Exercise details: Leaving the pictures aside, repeat each line below exactly.
-------- Data shown --------
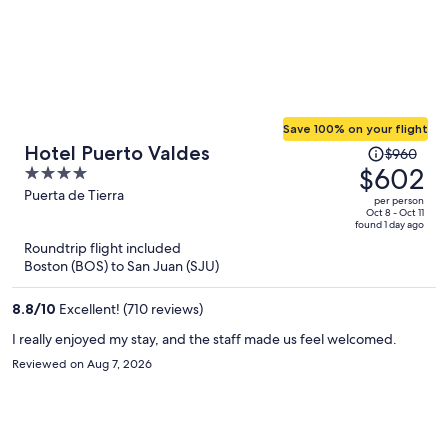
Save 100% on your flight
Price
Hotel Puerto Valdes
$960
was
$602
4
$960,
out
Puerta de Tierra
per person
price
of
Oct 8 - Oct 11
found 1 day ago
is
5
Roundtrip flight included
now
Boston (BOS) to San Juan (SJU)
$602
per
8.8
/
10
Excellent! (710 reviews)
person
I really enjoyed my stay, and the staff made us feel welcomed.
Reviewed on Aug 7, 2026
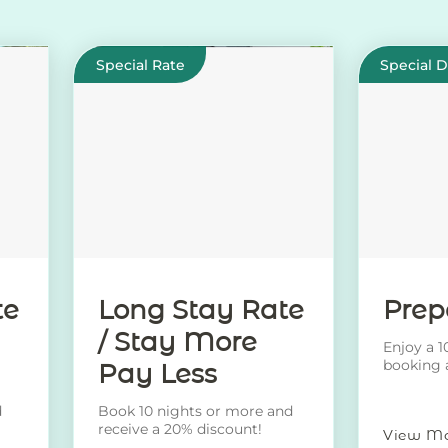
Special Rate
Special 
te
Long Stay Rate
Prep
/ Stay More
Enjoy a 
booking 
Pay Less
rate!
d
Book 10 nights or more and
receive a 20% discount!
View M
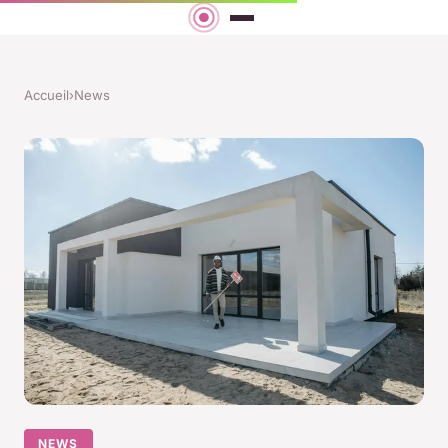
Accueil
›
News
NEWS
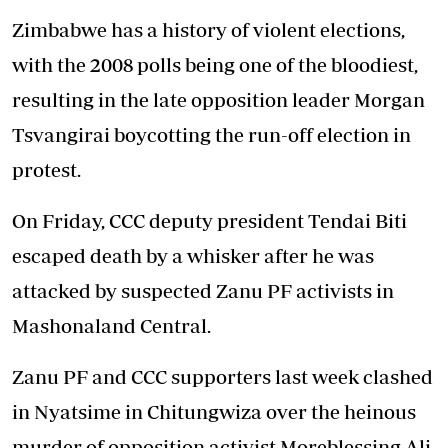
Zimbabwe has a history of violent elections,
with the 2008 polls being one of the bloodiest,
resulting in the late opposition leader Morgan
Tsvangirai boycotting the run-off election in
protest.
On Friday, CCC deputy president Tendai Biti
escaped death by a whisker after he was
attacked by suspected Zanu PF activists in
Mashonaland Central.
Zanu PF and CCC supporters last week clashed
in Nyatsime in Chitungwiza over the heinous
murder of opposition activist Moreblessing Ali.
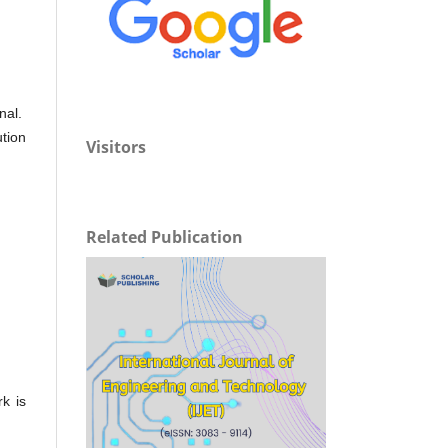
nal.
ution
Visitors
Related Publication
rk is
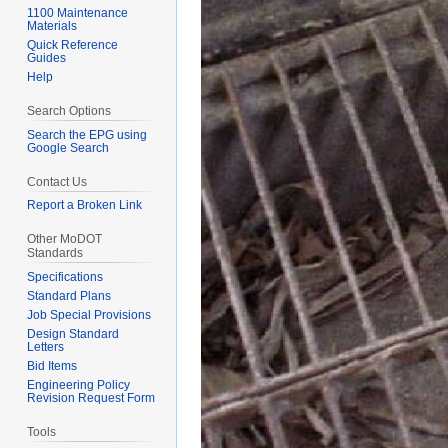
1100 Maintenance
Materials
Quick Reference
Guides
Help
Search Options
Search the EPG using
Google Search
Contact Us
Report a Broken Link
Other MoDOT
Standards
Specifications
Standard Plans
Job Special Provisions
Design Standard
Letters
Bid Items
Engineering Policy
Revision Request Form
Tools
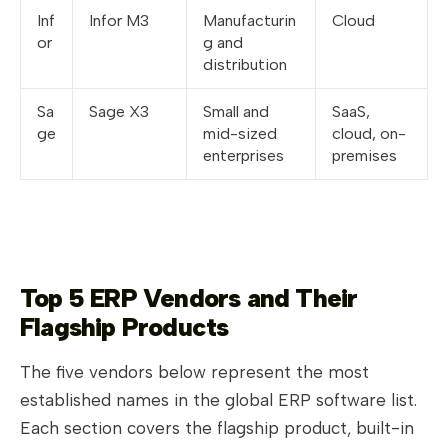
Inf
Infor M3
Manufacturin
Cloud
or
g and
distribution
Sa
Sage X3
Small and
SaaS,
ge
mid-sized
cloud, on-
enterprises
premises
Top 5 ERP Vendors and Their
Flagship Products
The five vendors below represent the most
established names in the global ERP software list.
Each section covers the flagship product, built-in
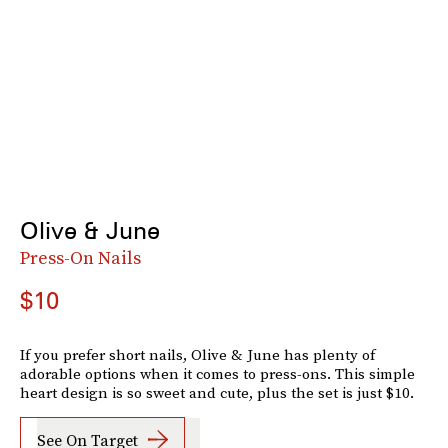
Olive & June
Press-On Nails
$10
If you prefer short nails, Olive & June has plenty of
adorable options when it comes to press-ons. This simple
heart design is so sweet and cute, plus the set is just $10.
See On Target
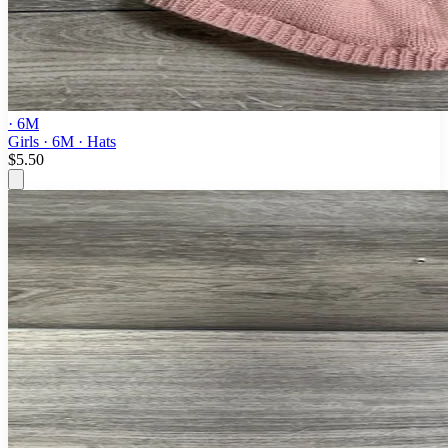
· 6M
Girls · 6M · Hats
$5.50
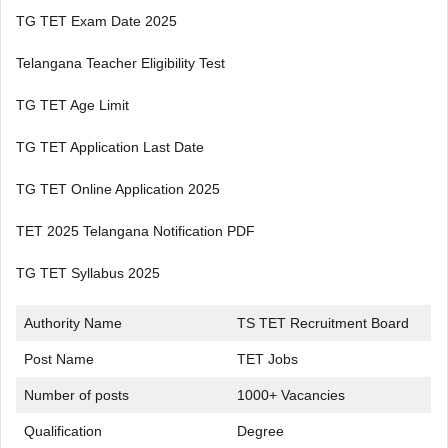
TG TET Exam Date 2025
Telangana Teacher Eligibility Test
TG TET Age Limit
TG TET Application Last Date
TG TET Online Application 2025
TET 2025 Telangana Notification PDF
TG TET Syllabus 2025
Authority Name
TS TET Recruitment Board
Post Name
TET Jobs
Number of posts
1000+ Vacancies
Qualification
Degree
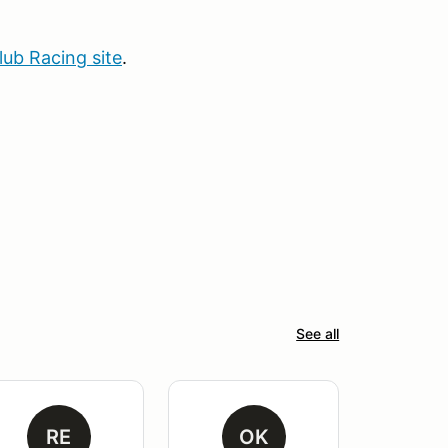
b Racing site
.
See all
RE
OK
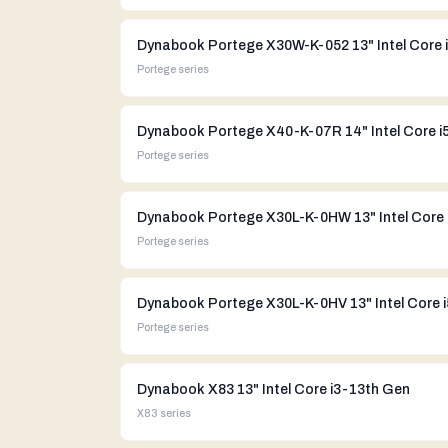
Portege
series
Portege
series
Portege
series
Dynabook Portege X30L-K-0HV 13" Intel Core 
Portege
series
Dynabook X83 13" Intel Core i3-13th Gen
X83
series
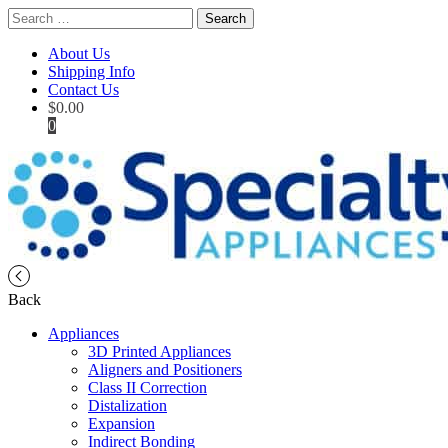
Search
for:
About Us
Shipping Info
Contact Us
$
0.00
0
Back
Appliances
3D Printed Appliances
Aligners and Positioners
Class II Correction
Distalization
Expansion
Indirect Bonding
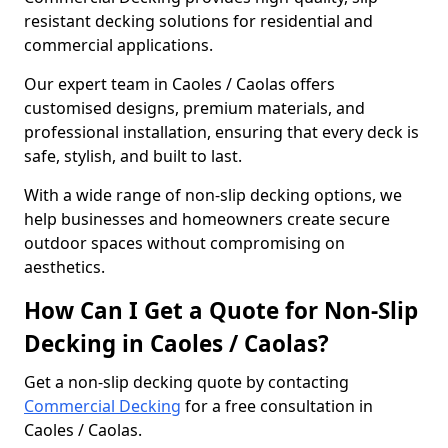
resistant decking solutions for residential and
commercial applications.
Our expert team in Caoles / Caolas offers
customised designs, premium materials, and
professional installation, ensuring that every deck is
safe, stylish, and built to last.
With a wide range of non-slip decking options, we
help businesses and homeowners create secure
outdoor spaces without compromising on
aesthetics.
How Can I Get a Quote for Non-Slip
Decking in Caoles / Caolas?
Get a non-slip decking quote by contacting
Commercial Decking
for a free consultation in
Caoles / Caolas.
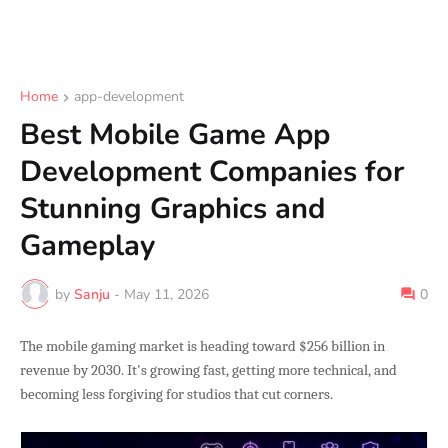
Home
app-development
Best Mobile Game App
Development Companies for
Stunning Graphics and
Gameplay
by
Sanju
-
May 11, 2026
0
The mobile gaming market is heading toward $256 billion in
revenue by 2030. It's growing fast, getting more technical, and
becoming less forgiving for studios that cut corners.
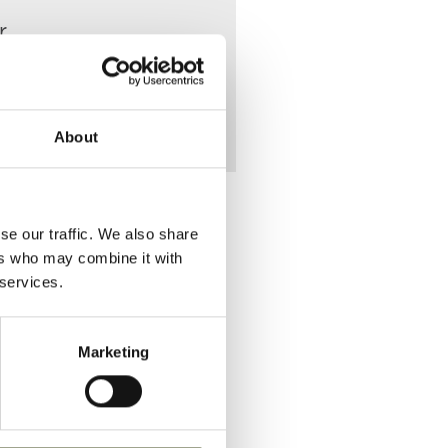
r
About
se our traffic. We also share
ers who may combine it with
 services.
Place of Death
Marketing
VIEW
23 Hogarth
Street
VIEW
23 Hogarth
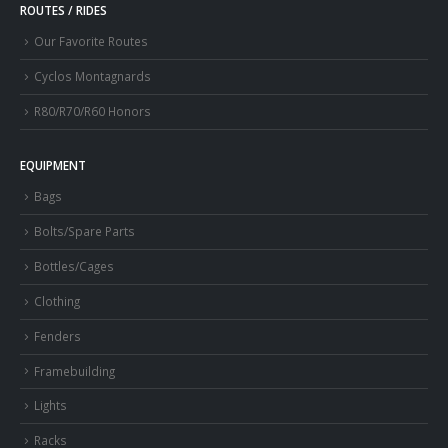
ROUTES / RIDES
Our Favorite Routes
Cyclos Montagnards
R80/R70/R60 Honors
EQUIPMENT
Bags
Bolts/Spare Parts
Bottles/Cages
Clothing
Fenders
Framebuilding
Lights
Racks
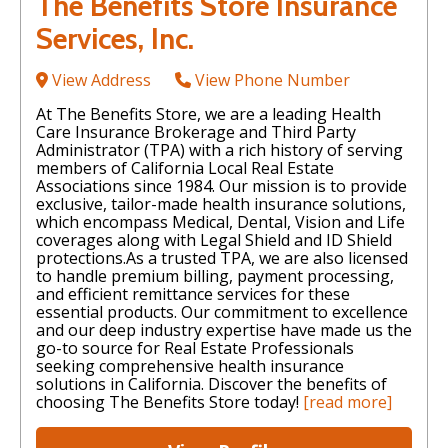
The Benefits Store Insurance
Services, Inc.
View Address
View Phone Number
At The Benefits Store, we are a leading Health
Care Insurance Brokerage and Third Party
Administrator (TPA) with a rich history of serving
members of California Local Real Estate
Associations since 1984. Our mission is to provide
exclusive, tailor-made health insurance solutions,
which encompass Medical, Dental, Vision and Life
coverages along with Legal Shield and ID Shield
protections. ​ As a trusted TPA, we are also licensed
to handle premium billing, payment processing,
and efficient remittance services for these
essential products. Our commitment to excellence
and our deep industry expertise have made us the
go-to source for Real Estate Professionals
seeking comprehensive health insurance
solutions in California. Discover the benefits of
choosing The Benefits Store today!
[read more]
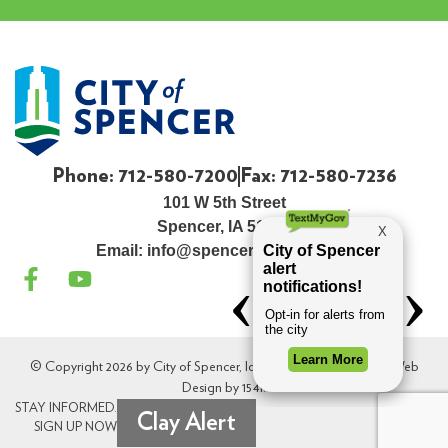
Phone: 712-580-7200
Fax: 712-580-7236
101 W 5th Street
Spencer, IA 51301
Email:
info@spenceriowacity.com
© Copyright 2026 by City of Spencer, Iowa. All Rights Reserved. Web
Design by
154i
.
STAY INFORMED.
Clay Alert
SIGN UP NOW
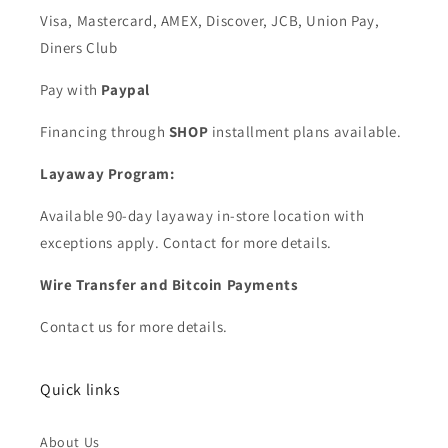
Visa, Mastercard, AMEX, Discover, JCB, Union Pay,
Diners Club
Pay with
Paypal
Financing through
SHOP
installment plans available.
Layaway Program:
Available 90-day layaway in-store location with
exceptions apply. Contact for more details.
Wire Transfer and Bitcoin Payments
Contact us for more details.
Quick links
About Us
--------
Reply:
Save 100% on your flight
Price
Hotel Puerto Valdes
$960
was
$602
4
$960,
out
Puerta de Tierra
per person
price
of
Oct 8 - Oct 11
found 1 day ago
is
5
Roundtrip flight included
now
Boston (BOS) to San Juan (SJU)
$602
per
8.8
/
10
Excellent! (710 reviews)
person
I really enjoyed my stay, and the staff made us feel welcomed.
Reviewed on Aug 7, 2026
Special Rate
Special 
te
Long Stay Rate
Prep
/ Stay More
Enjoy a 
booking 
Pay Less
rate!
d
Book 10 nights or more and
receive a 20% discount!
View M
Accueil
›
News
NEWS
Zimbabwe has a history of violent elections,
with the 2008 polls being one of the bloodiest,
resulting in the late opposition leader Morgan
Tsvangirai boycotting the run-off election in
protest.
On Friday, CCC deputy president Tendai Biti
escaped death by a whisker after he was
attacked by suspected Zanu PF activists in
Mashonaland Central.
Zanu PF and CCC supporters last week clashed
in Nyatsime in Chitungwiza over the heinous
murder of opposition activist Moreblessing Ali.
nal.
ution
Visitors
Related Publication
rk is
1100 Maintenance
Materials
Quick Reference
Guides
Help
Search Options
Search the EPG using
Google Search
Contact Us
Report a Broken Link
Other MoDOT
Standards
Specifications
Standard Plans
Job Special Provisions
Design Standard
Letters
Bid Items
Engineering Policy
Revision Request Form
Tools
Inf
Infor M3
Manufacturin
Cloud
or
g and
distribution
Sa
Sage X3
Small and
SaaS,
ge
mid-sized
cloud, on-
enterprises
premises
Top 5 ERP Vendors and Their
Flagship Products
The five vendors below represent the most
established names in the global ERP software list.
Each section covers the flagship product, built-in
Olive & June
Press-On Nails
$10
If you prefer short nails, Olive & June has plenty of
adorable options when it comes to press-ons. This simple
heart design is so sweet and cute, plus the set is just $10.
See On Target
· 6M
Girls · 6M · Hats
$5.50
TG TET Exam Date 2025
Telangana Teacher Eligibility Test
TG TET Age Limit
TG TET Application Last Date
TG TET Online Application 2025
TET 2025 Telangana Notification PDF
TG TET Syllabus 2025
Authority Name
TS TET Recruitment Board
Post Name
TET Jobs
Number of posts
1000+ Vacancies
Qualification
Degree
b Racing site
.
See all
RE
OK
Portege
series
Portege
series
Portege
series
Dynabook Portege X30L-K-0HV 13" Intel Core 
Portege
series
Dynabook X83 13" Intel Core i3-13th Gen
X83
series
Search
for:
About Us
Shipping Info
Contact Us
$
0.00
0
Back
Appliances
3D Printed Appliances
Aligners and Positioners
Class II Correction
Distalization
Expansion
Indirect Bonding
resistant decking solutions for residential and
commercial applications.
Our expert team in Caoles / Caolas offers
customised designs, premium materials, and
professional installation, ensuring that every deck is
safe, stylish, and built to last.
With a wide range of non-slip decking options, we
help businesses and homeowners create secure
outdoor spaces without compromising on
aesthetics.
How Can I Get a Quote for Non-Slip
Decking in Caoles / Caolas?
Get a non-slip decking quote by contacting
Commercial Decking
for a free consultation in
Caoles / Caolas.
Home
app-development
Best Mobile Game App
Development Companies for
Stunning Graphics and
Gameplay
by
Sanju
-
May 11, 2026
0
The mobile gaming market is heading toward $256 billion in
revenue by 2030. It's growing fast, getting more technical, and
becoming less forgiving for studios that cut corners.
r
About
se our traffic. We also share
ers who may combine it with
 services.
Place of Death
Marketing
VIEW
23 Hogarth
Street
VIEW
23 Hogarth
ROUTES / RIDES
Our Favorite Routes
Cyclos Montagnards
R80/R70/R60 Honors
EQUIPMENT
Bags
Bolts/Spare Parts
Bottles/Cages
Clothing
Fenders
Framebuilding
Lights
Racks
The Benefits Store Insurance
Services, Inc.
View Address
View Phone Number
At The Benefits Store, we are a leading Health
Care Insurance Brokerage and Third Party
Administrator (TPA) with a rich history of serving
members of California Local Real Estate
Associations since 1984. Our mission is to provide
exclusive, tailor-made health insurance solutions,
which encompass Medical, Dental, Vision and Life
coverages along with Legal Shield and ID Shield
protections. ​ As a trusted TPA, we are also licensed
to handle premium billing, payment processing,
and efficient remittance services for these
essential products. Our commitment to excellence
and our deep industry expertise have made us the
go-to source for Real Estate Professionals
seeking comprehensive health insurance
solutions in California. Discover the benefits of
choosing The Benefits Store today!
[read more]
Phone: 712-580-7200
Fax: 712-580-7236
101 W 5th Street
Spencer, IA 51301
Email:
info@spenceriowacity.com
© Copyright 2026 by City of Spencer, Iowa. All Rights Reserved. Web
Design by
154i
.
STAY INFORMED.
Clay Alert
SIGN UP NOW
Visa, Mastercard, AMEX, Discover, JCB, Union Pay,
Diners Club
Pay with
Paypal
Financing through
SHOP
installment plans available.
Layaway Program:
Available 90-day layaway in-store location with
exceptions apply. Contact for more details.
Wire Transfer and Bitcoin Payments
Contact us for more details.
Quick links
About Us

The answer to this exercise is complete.